[Action item] Search the records for the word "Burkina". Copy every line where it appears.

:: Data listing

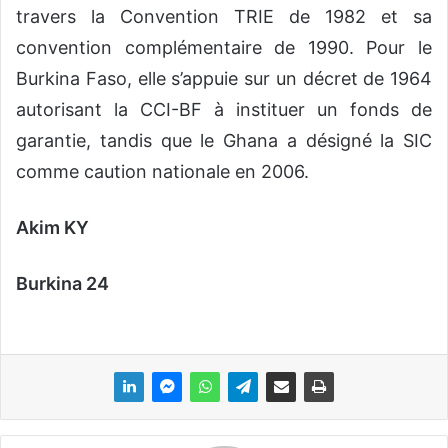
travers la Convention TRIE de 1982 et sa
convention complémentaire de 1990. Pour le
Burkina Faso, elle s’appuie sur un décret de 1964
autorisant la CCI-BF à instituer un fonds de
garantie, tandis que le Ghana a désigné la SIC
comme caution nationale en 2006.
Akim KY
Burkina 24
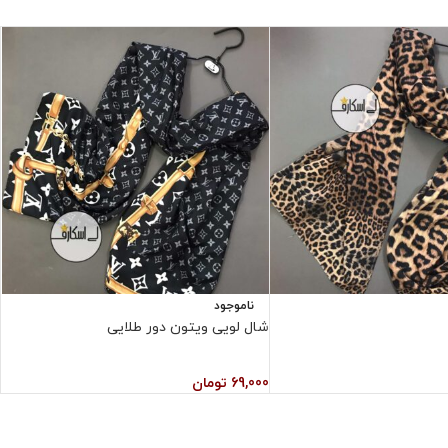
ناموجود
شال لویی ویتون دور طلایی
ش
69,000
تومان
0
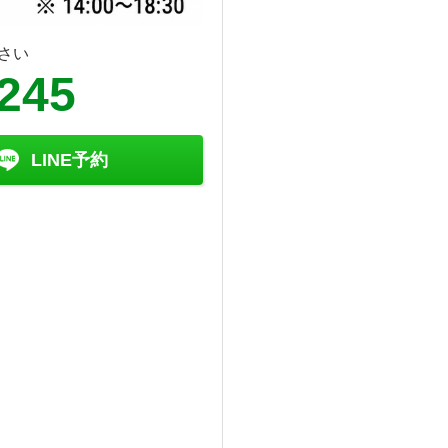
さい
6245
LINE予約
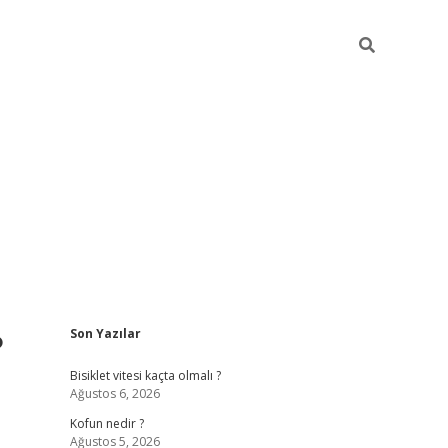
Sidebar
?
Son Yazılar
ilbet yeni giriş
fa
Bisiklet vitesi kaçta olmalı ?
Ağustos 6, 2026
Kofun nedir ?
Ağustos 5, 2026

::::

[Exercise answer]
Burkina Faso, elle s’appuie sur un décret de 1964
Burkina 24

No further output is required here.